@Frank Apisa,
Quote:The notion of something possibly existing outside of human experience...(the notion of not excluding anything that cannot be sensed by humans)...makes much, much more sense to me than limiting myself to human experience.
Well, then you run into the problem of demonstrating that something can possibly exist outside of human experience. That is a problem because it is only via experience we can demonstrate anything at all.
Quote:I might add that if I were to subscribe to your take...I would have to limit myself ONLY to what I personally can experience, because supposing there is anyone else out there to share in that experience (as reflected in your "we all seem to share"...would make no sense to me.
Well, isn't that the general idea behind the notion of 'facts'? Something is a fact only if it can be verified by anyone who cares to do so. It is not fact because it is true or real, but because it is demonstrably the case.
This is an important point. Reality outside human experience might be true and real. If I were to speculate, I'd say that it is probably true and real in the sense that there is something. But it is not demonstrably true and real, and therefore does not fit the criteria for being called fact. So if I continue to subscribe to the notion of reality outside human experience, no matter how plausible it seems, I am engaged in believing.
That is why, if I want to make as few assumptions as possible, I have to limit myself to whatever is within human experience; to whatever we all can describe independently of each other and then compare notes about to arrive at the most useful and successful descriptions.
That is, after all, how it happens.
Quote:I am merely saying that we do not know the REALITY...and to simply dismiss the possibility of a REALITY because one already subscribes to a non-dualistic perspective...just does not make sense to me.
Agreed. We do not know the REALITY. But we know
a REALITY. The reality which we experience.
From our perspective, then, it seems to me that the reality we do know should be considered more real
to us than any reality that may or may not lie at it's foundation. It is via the reality we do know we can uncover more about this illusive "reality outside experience". It is via the reality we do know and experience we have come to deduce the idea of mind-independent reality in the first place.
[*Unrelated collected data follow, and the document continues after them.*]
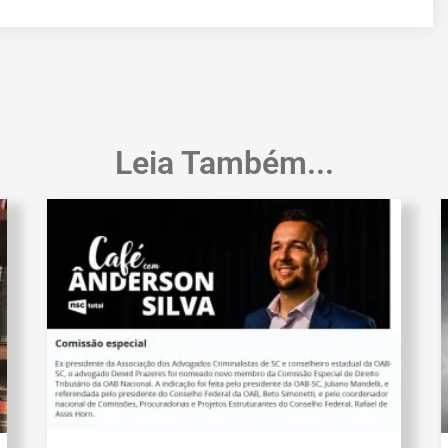
Leia Também...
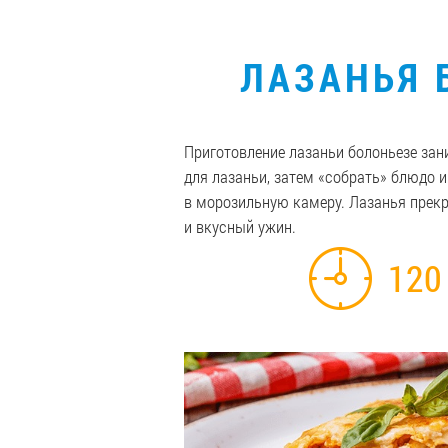
ЛАЗАНЬЯ 
Приготовление лазаньи болоньезе зан
для лазаньи, затем «собрать» блюдо 
в морозильную камеру. Лазанья прекр
и вкусный ужин.
120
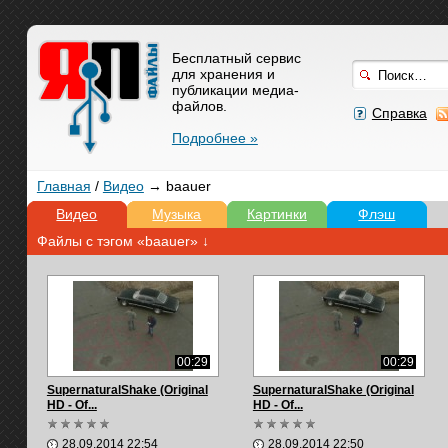
Бесплатный сервис
для хранения и
публикации медиа-
файлов.
Справка
Подробнее »
Главная
/
Видео
→ baauer
Видео
Музыка
Картинки
Флэш
Файлы с тэгом «baauer» ↓
00:29
00:29
SupernaturalShake (Original
SupernaturalShake (Original
HD - Of...
HD - Of...
28.09.2014 22:54
28.09.2014 22:50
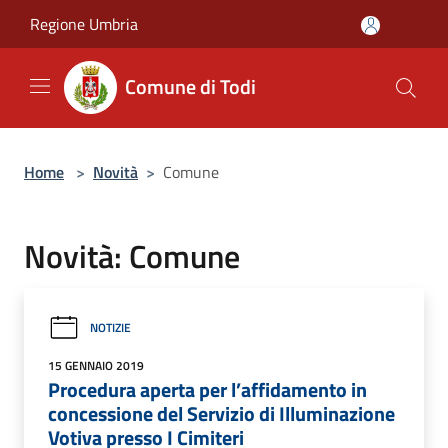
Salta al contenuto principale
Regione Umbria
Comune di Todi
Home
>
Novità
>
Comune
Novità: Comune
NOTIZIE
15 GENNAIO 2019
Procedura aperta per l’affidamento in
concessione del Servizio di Illuminazione
Votiva presso I Cimiteri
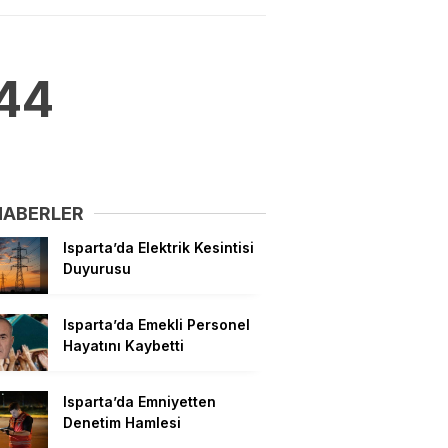
44
HABERLER
Isparta’da Elektrik Kesintisi
Duyurusu
Isparta’da Emekli Personel
Hayatını Kaybetti
Isparta’da Emniyetten
Denetim Hamlesi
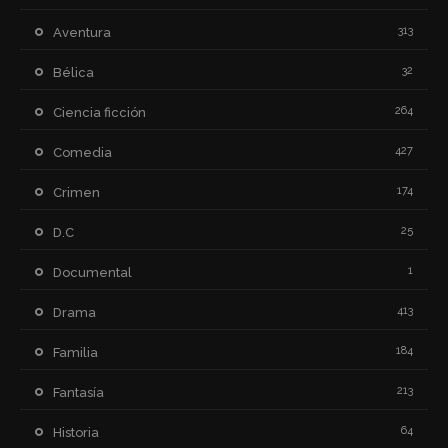
313
Aventura
32
Bélica
264
Ciencia ficción
427
Comedia
174
Crimen
25
D.C
1
Documental
413
Drama
184
Familia
213
Fantasía
64
Historia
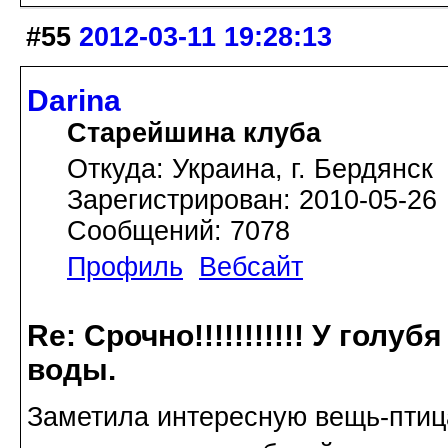
#55
2012-03-11 19:28:13
Darina
Старейшина клуба
Откуда: Украина, г. Бердянск
Зарегистрирован: 2010-05-26
Сообщений: 7078
Профиль
Вебсайт
Re: Срочно!!!!!!!!!!! У голу
воды.
Заметила интересную вещь-птица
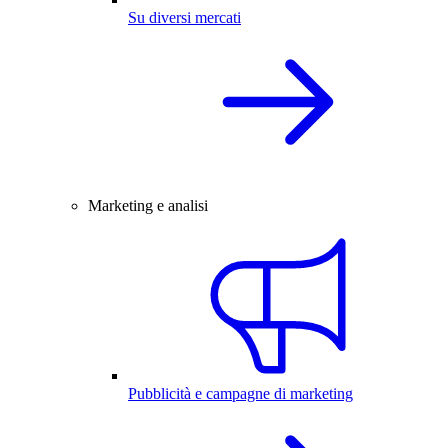
Su diversi mercati
Marketing e analisi
Pubblicità e campagne di marketing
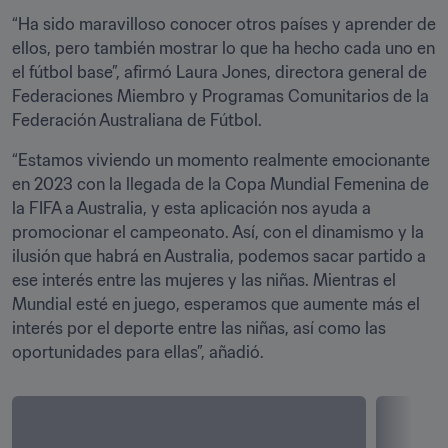
“Ha sido maravilloso conocer otros países y aprender de 
ellos, pero también mostrar lo que ha hecho cada uno en 
el fútbol base”, afirmó Laura Jones, directora general de 
Federaciones Miembro y Programas Comunitarios de la 
Federación Australiana de Fútbol.
“Estamos viviendo un momento realmente emocionante 
en 2023 con la llegada de la Copa Mundial Femenina de 
la FIFA a Australia, y esta aplicación nos ayuda a 
promocionar el campeonato. Así, con el dinamismo y la 
ilusión que habrá en Australia, podemos sacar partido a 
ese interés entre las mujeres y las niñas. Mientras el 
Mundial esté en juego, esperamos que aumente más el 
interés por el deporte entre las niñas, así como las 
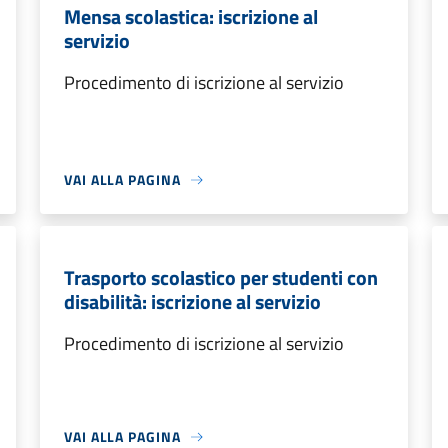
Mensa scolastica: iscrizione al
servizio
Procedimento di iscrizione al servizio
VAI ALLA PAGINA
Trasporto scolastico per studenti con
disabilità: iscrizione al servizio
Procedimento di iscrizione al servizio
VAI ALLA PAGINA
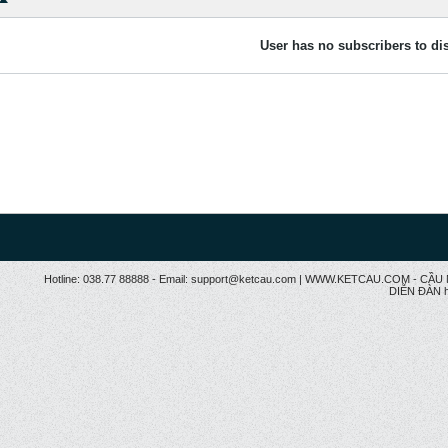
User has no subscribers to dis
Hotline: 038.77 88888 - Email: support@ketcau.com | WWW.KETCAU.COM - 
DIỄN ĐÀN h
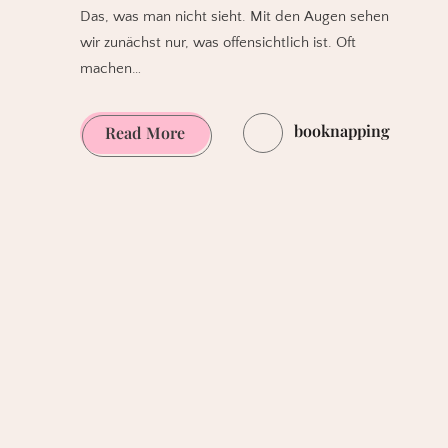
Das, was man nicht sieht. Mit den Augen sehen
wir zunächst nur, was offensichtlich ist. Oft
machen…
booknapping
Down
Read More
to
Earth.
Damn
Prejudices.
Sich
erden.
Nieder
mit
den
Vorurteilen.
This all has to do with the paradigm of mind-independent reality. That is a notion that has never been conclusively proven or demonstrated, and yet it stands at the foundation of western natural science.
So, perhaps you see that what I am doing isn't to make unfounded assertions. I am trying to strip them away from the currently accepted world view, and then see what we are left with.
How can we account for what we experience, and the apparent persistence of reality itself without the assumptions of mind-independence? Obviously, the truism you repeat again and again lies at the foundation of this. I would not bother if it wasn't clear to me that whatever is IS.
We are beyond that, and delving into WHAT it is. And in that regard, I don't feel I can start with anything other than what reality is
to us. Perhaps I'm inspired by Descartes and his "cogito ergo sum".